### [Stored data entries]
↓

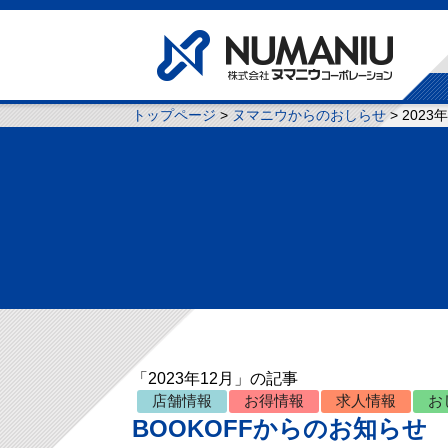
トップページ
>
ヌマニウからのおしらせ
> 2023
「2023年12月」の記事
店舗情報
お得情報
求人情報
お
BOOKOFFからのお知ら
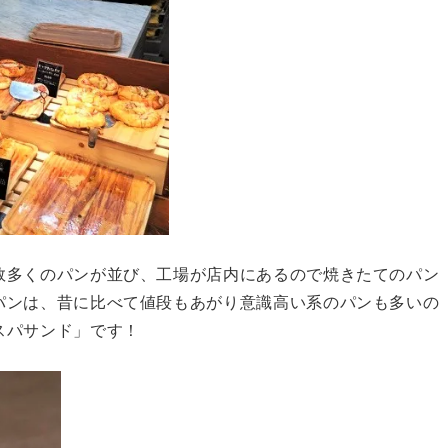
数多くのパンが並び、工場が店内にあるので焼きたてのパン
パンは、昔に比べて値段もあがり意識高い系のパンも多いの
スパサンド」です！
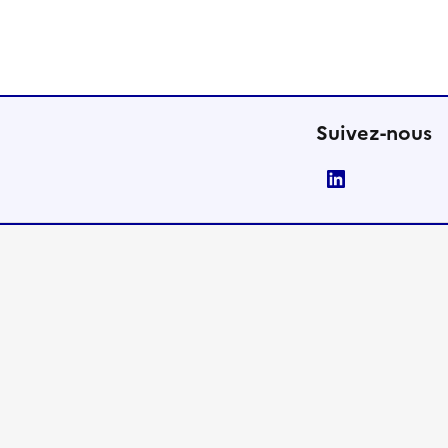
Suivez-nous
LinkedIn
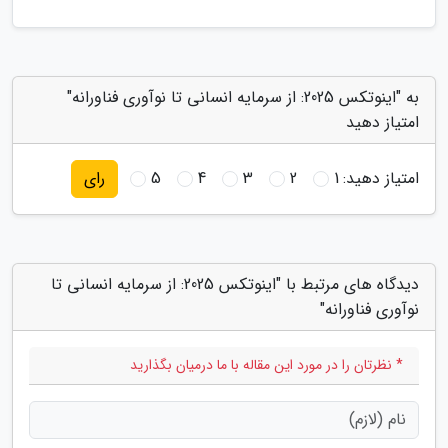
به "اینوتکس 2025: از سرمایه انسانی تا نوآوری فناورانه"
امتیاز دهید
امتیاز دهید:
1
2
3
4
5
رای
دیدگاه های مرتبط با "اینوتکس 2025: از سرمایه انسانی تا
نوآوری فناورانه"
* نظرتان را در مورد این مقاله با ما درمیان بگذارید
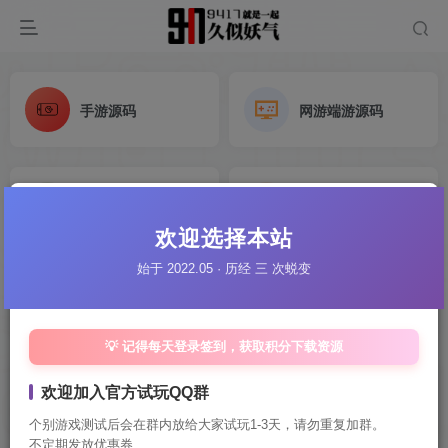
手游源码
网游端游源码
H5源码
抖音微信H5小游戏源码
欢迎选择本站
始于 2022.05 · 历经 三 次蜕变
电脑端页游源码
单机游戏源码
💡 记得每天登录签到，获取积分下载资源
欢迎加入官方试玩QQ群
传奇手游
梦幻西游手游
个别游戏测试后会在群内放给大家试玩1-3天，请勿重复加群。
不定期发放优惠券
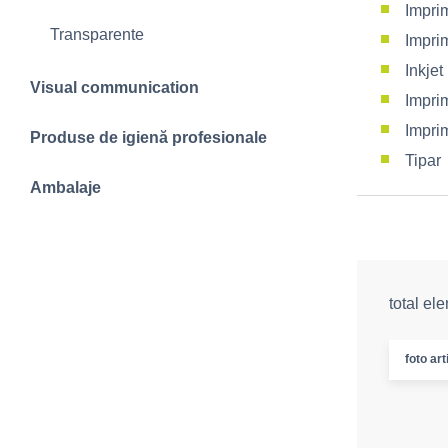
Impri
Transparente
Impri
Inkje
Visual communication
Imprim
Impri
Produse de igienă profesionale
Tipar
Ambalaje
total el
foto art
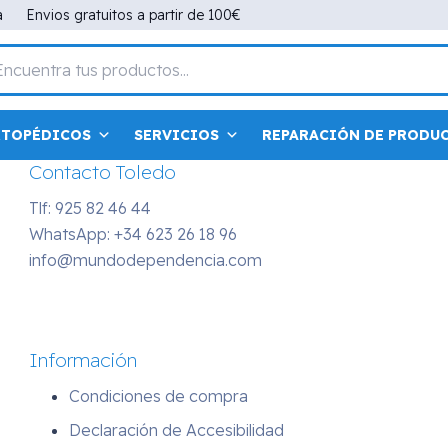
Contacto Madrid
a
Envios gratuitos a partir de 100€
Tlf: 91 498 07 53
WhatsApp:
+34 686 43 38 61
info@mundodependencia.com
RTOPÉDICOS
SERVICIOS
REPARACIÓN DE PRODU
Contacto Toledo
Tlf: 925 82 46 44
WhatsApp:
+34 623 26 18 96
info@mundodependencia.com
Información
Condiciones de compra
Declaración de Accesibilidad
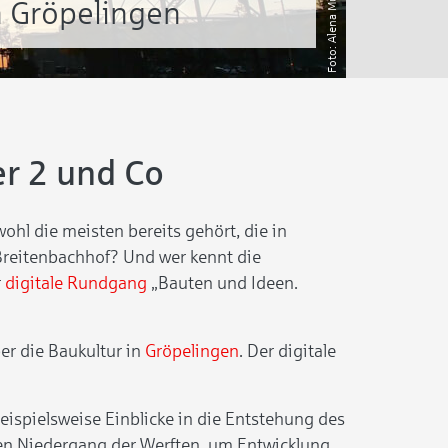
Alena Mumme
n Gröpelingen
er 2 und Co
hl die meisten bereits gehört, die in
Breitenbachhof? Und wer kennt die
r
digitale Rundgang
„Bauten und Ideen.
er die Baukultur in
Gröpelingen
. Der digitale
ispielsweise Einblicke in die Entstehung des
en Niedergang der Werften, um Entwicklung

↑

### [Brief]
Collect the lines of the records that include the string "انسانی".

### [Task result]
به "اینوتکس 2025: از سرمایه انسانی تا نوآوری فناورانه"
دیدگاه های مرتبط با "اینوتکس 2025: از سرمایه انسانی تا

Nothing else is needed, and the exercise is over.